§ **Assignment**
For this exercise, an exact copy is needed of only the lines from the one containing "address you provide." through the end of the data, with pictures left out.

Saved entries
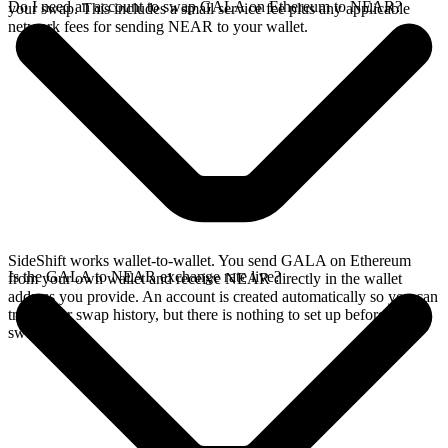
Do I need an account to swap GALA on Ethereum to NEAR?
your swap. This includes a small service fee plus any applicable
network fees for sending NEAR to your wallet.
SideShift works wallet-to-wallet. You send GALA on Ethereum
Is the GALA to NEAR exchange rate live?
from your own wallet and receive NEAR directly in the wallet
address you provide. An account is created automatically so you can
track your swap history, but there is nothing to set up before you
swap.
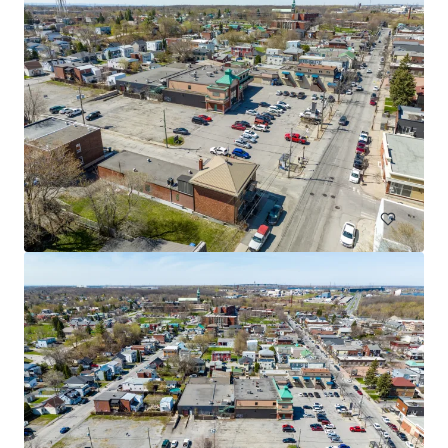
3765 Saint-Martin, Laval
3765 Boulevard Saint-Martin Ouest, Laval, QC, H7T 1A7, CA
Retail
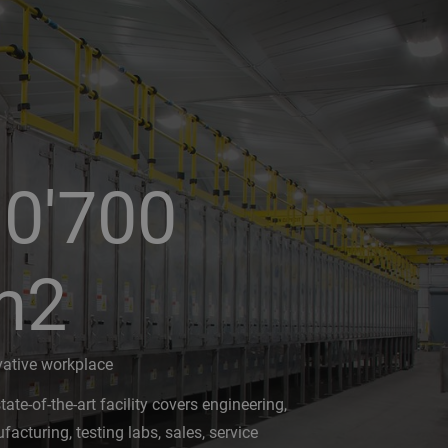
0'700
m2
vative workplace
tate-of-the-art facility covers engineering,
acturing, testing labs, sales, service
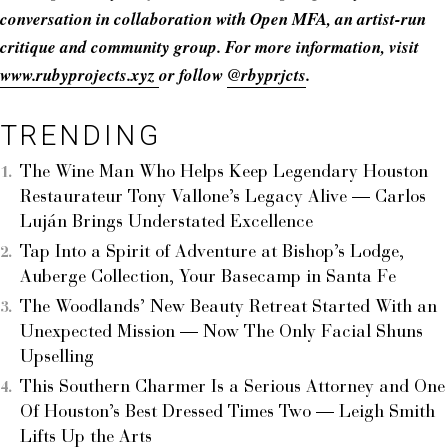
conversation in collaboration with Open MFA, an artist-run
critique and community group. For more information, visit
www.rubyprojects.xyz
or follow
@rbyprjcts
.
TRENDING
The Wine Man Who Helps Keep Legendary Houston
Restaurateur Tony Vallone’s Legacy Alive — Carlos
Luján Brings Understated Excellence
Tap Into a Spirit of Adventure at Bishop’s Lodge,
Auberge Collection, Your Basecamp in Santa Fe
The Woodlands’ New Beauty Retreat Started With an
Unexpected Mission — Now The Only Facial Shuns
Upselling
This Southern Charmer Is a Serious Attorney and One
Of Houston’s Best Dressed Times Two — Leigh Smith
Lifts Up the Arts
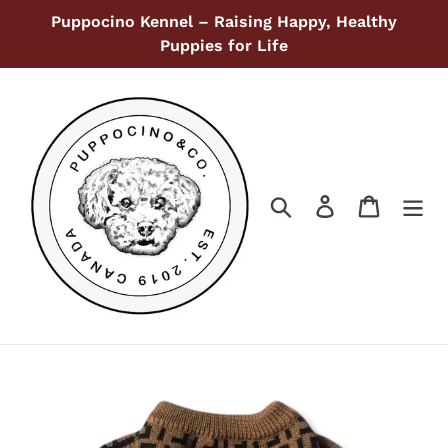
Skip
Puppocino Kennel – Raising Happy, Healthy
to
Puppies for Life
content
Search
Log in
Cart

§ **Answer to the exercise**
address you provide. An account is created automatically so you can
track your swap history, but there is nothing to set up before you
swap.
3765 Saint-Martin, Laval
3765 Boulevard Saint-Martin Ouest, Laval, QC, H7T 1A7, CA
Retail
0'700
m2
vative workplace
tate-of-the-art facility covers engineering,
acturing, testing labs, sales, service
conversation in collaboration with Open MFA, an artist-run
critique and community group. For more information, visit
www.rubyprojects.xyz
or follow
@rbyprjcts
.
TRENDING
The Wine Man Who Helps Keep Legendary Houston
Restaurateur Tony Vallone’s Legacy Alive — Carlos
Luján Brings Understated Excellence
Tap Into a Spirit of Adventure at Bishop’s Lodge,
Auberge Collection, Your Basecamp in Santa Fe
The Woodlands’ New Beauty Retreat Started With an
Unexpected Mission — Now The Only Facial Shuns
Upselling
This Southern Charmer Is a Serious Attorney and One
Of Houston’s Best Dressed Times Two — Leigh Smith
Lifts Up the Arts
Skip
Puppocino Kennel – Raising Happy, Healthy
to
Puppies for Life
content
Search
Log in
Cart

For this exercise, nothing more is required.